Motivating Juniors In AI And Data Science At Abzooba
Pronojit said Abzooba as an organisation is very process-oriented; the company has a thorough training and upskilling curriculum for associates on a wide gamut of subjects covering the entire life cycle of a data science project. From time to time, he also engages with associates to understand their progress in terms of learning/training while suggesting ways and workarounds in case they stumble on roadblocks. Abzooba also has a structure in place wherein it has subject matter mentors available to associates to help them on their journey. The company also believes that it is important to make associates understand the business impact of the work the team does so that they can appreciate their contribution even better and stay motivated to work with a deeper sense of ownership.
Most Successful Project As A Data Scientist
Of the many successful projects Pronojit has been involved in, he shed light upon a decentralised data-driven and scalable price recommendation product, which provides three major functionalities:
- Recommends price for various SKUs daily across various stores, while giving full autonomy of setting the price to store managers.
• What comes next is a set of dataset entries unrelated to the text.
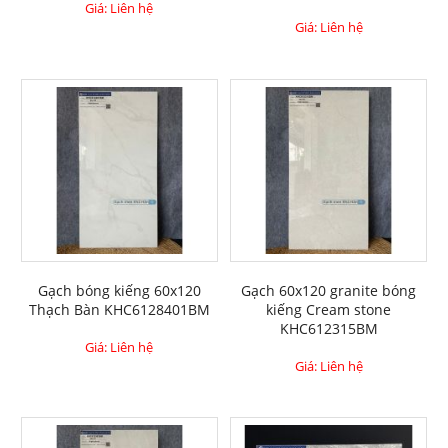
Giá: Liên hệ
Giá: Liên hệ
Gạch bóng kiếng 60x120
Gạch 60x120 granite bóng
Thạch Bàn KHC6128401BM
kiếng Cream stone
KHC612315BM
Giá: Liên hệ
Giá: Liên hệ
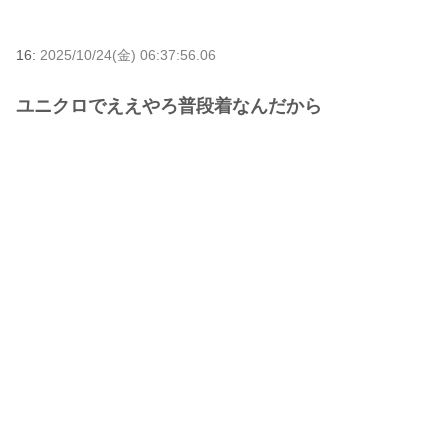
16:
2025/10/24(金) 06:37:56.06
ユニクロでええやろ普段着なんだから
The product can handle 100,000 SKUs across more than 100s of stores and multiple departments daily.
- Product insights are provided through an interactive UI, over and above the price recommendation that enables store managers to drill down products that require attention and can be made more profitable.
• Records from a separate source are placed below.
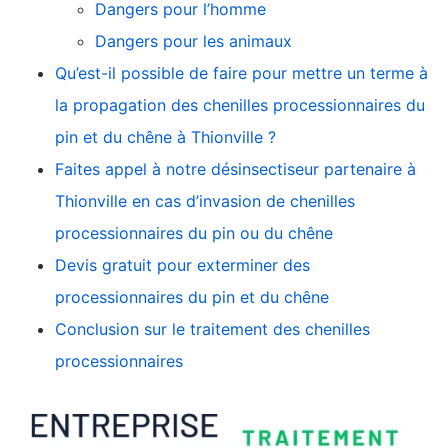
Dangers pour l’homme
Dangers pour les animaux
Qu’est-il possible de faire pour mettre un terme à
la propagation des chenilles processionnaires du
pin et du chêne à Thionville ?
Faites appel à notre désinsectiseur partenaire à
Thionville en cas d’invasion de chenilles
processionnaires du pin ou du chêne
Devis gratuit pour exterminer des
processionnaires du pin et du chêne
Conclusion sur le traitement des chenilles
processionnaires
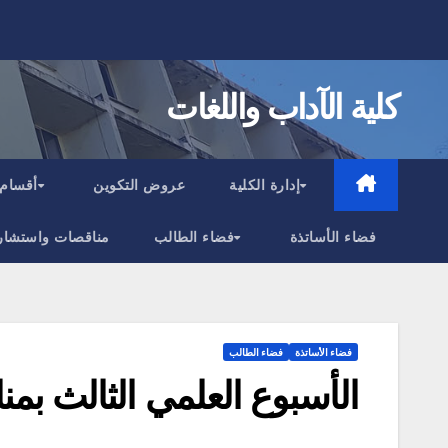
Ski
t
conten
كلية الآداب واللغات
إدارة الكلية
عروض التكوين
أقسام 
فضاء الأساتذة
فضاء الطالب
مناقصات واستشار
فضاء الأساتذة
فضاء الطالب
الأسبوع العلمي الثالث بمنا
- Dashboards are made available to highlight the projected impact to store KPIs based on the recommended price.
The major differentiation of the product is the ability to work at scale. The solution can handle 100,000s of SKUs on a daily basis for more than 100s of stores. Besides, it incorporates promotion analytics and time series models using deep learning into the pricing model, thereby making it more robust to seasonal variations.
This project was awarded the Best AI in Retail at Cypher, the largest AI conference in India.
Advice To Aspiring Data Science Professionals
In an ever-changing landscape, Ponojit stresses the importance of staying abreast with the latest methodologies and technologies. One of the essential criteria that he looks for in a new hire is how quickly an applicant can learn something new and if he/she has applied what he/she has learnt.
“Apart from this, one should always look for the business case in a problem and back-calculate on your model results to verify if it makes business sense. Above all, one should have a bias for action — be it in data science or in any walk of life — to realise one’s dream,” concludes Pronojit.